Dinkytown is known for many things, but high-end fashion isn’t really one of them.
“When you think Dinkytown, it’s more like Everyday People or Urban Envy - the consignment places,” said psychology junior Kaydi Didrikson.
But armed with designer jeans and an admitted obsession with fashion, entrepreneur Stacy Larson is trying to change that.
On May 20 she opened a boutique called Covered on the corner of Fourth Street and 14th Avenue Southeast. The store specializes in high-end jeans, she said, most of which start at $150.
Larson, a former retail buyer for a St. Louis Park boutique called Q, said that while she worked there, she saw people would pay higher prices for quality jeans.
“You can buy three $50 pairs of jeans and hate them all, or you can buy one pair for the same price and wear them all the time,” Larson said.
The store also carries a variety of clothing, much of which she can sell for less because of the prices of jeans, she said.

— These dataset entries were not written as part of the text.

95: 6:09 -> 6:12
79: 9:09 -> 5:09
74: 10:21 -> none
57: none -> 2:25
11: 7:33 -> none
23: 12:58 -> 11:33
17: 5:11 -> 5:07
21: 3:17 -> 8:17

“For me, (fashion) is about mixing it up,” Larson said. “So I have a lot of different stuff, and it’s pretty much every price point.”

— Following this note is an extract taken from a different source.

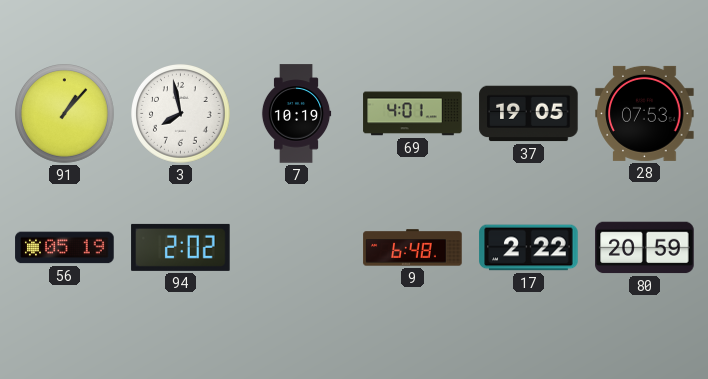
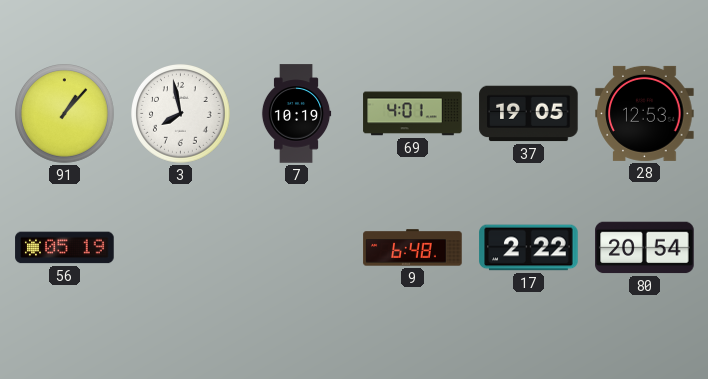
28: 07:53 -> 12:53
94: 2:02 -> none
80: 20:59 -> 20:54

But the fact remains that Dinkytown largely is populated with college students who aren’t known as the biggest spenders.
Several students, like Didrikson, said they didn’t think they’d be shopping there; they just can’t afford it.
“I think there are students on campus who will pay higher prices for clothes; I’m just not sure how many,” Didrikson said. “(Covered) will probably get a lot of people stopping in and looking around, but I don’t know how many of them will buy.”
But Larson remained optimistic, citing a similar store on the University of Wisconsin campus in Madison.
“I think of Bop in Madison,” Larson said. “It’s crazy how much business they do, and already, a lot of girls that come in here go, Oh, it’s just like Bop!”
Larson also thinks her store will cater to an underserved market here on campus.
“At Q, I sold to a lot of girls from the ‘U,’ so I thought why not make it more convenient for them?” she said.
She said that although she could have put her store in Uptown or downtown, there already are many stores like hers in those areas.
Liz Stigen, who owns Urban Envy, another Dinkytown clothing store, is said she is excited about her new neighbor.
“I don’t see it as competition, I see it as having more people coming to Dinkytown to shop,” she said. “When I went to school here, Dinkytown was really fun and funky, and it’s kind of lost that.”
And with special touches like her “inspiration boards” inside the dressing rooms, which she covers with pictures clipped from fashion magazines, Larson hopes to personalize customers’ shopping experiences.
“You can go to Marshall Fields, but you’re not going to get real help,” she said. “I want people to know that I know my product and that I can find a fit for them.”
Skott Johnson, the Dinkytown business association president, agreed that diversifying the stores in the area and drawing more people are important. The opening of Covered, he said, might be a step toward that.
“I’m encouraged by it,” he said. “We need a better mixture of business here.”